In 2015, community health centers served 24.3 million people — up from 19.5 million in 2010. Most of the centers are nonprofits with deep roots in their communities. By meeting the criteria to be a federally-qualified health center, they can qualify for federal grants and a higher payment rate from Medicaid and Medicare. Revenue at many clinics went up overall, and many of the health centers used federal grants to expand their physical facilities and add services, such as dentistry, urgent care, or mental health care.
A November 2016 study in the American Journal of Public Health showed that Medicaid spending was 24 percent lower for patients who received a majority of their primary care from federally-qualified community health centers than for patients who got care in other settings. The savings extended across all services, the study’s authors reported.
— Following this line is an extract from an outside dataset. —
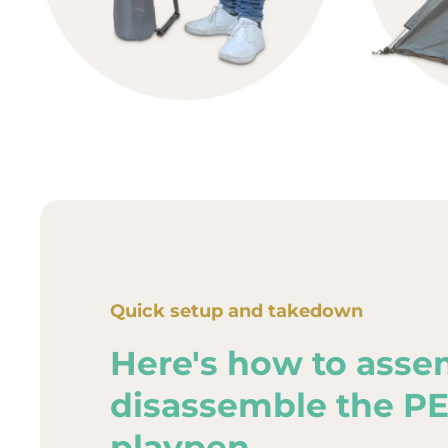
Quick setup and takedown
Here's how to asse
disassemble the P
playpen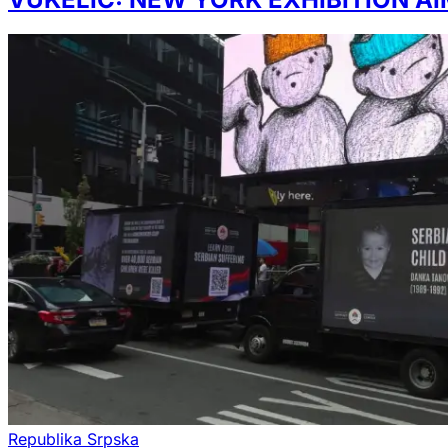
Republika Srpska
Republicans, newly empowered by Donald Trump’s ascendance to the White House, have made clear they plan to repeal large parts of the ACA in short order although the timing of any replacement is still uncertain. Community clinic leaders say they’re focusing on several funding challenges. First is a potential rollback of the ACA’s Medicaid expansion program, which extended new coverage to about 20 million people in the U.S. Some also worry that shifting Medicaid to a block grant system, an idea President Trump has endorsed, would result in cuts to services; or that Congress could decline to reauthorize “330 funding” — an additional $5 billion community clinics receive each year from the federal government. That stream of federal dollars is set to expire in September 2017. However, without clarity about where funding will come from in the future, or how much of it there will be, it’s possible that clinics will “go into hunker-down mode” which could mean limiting hours, reinstating waiting lists for new patients, and cutting promising new programs.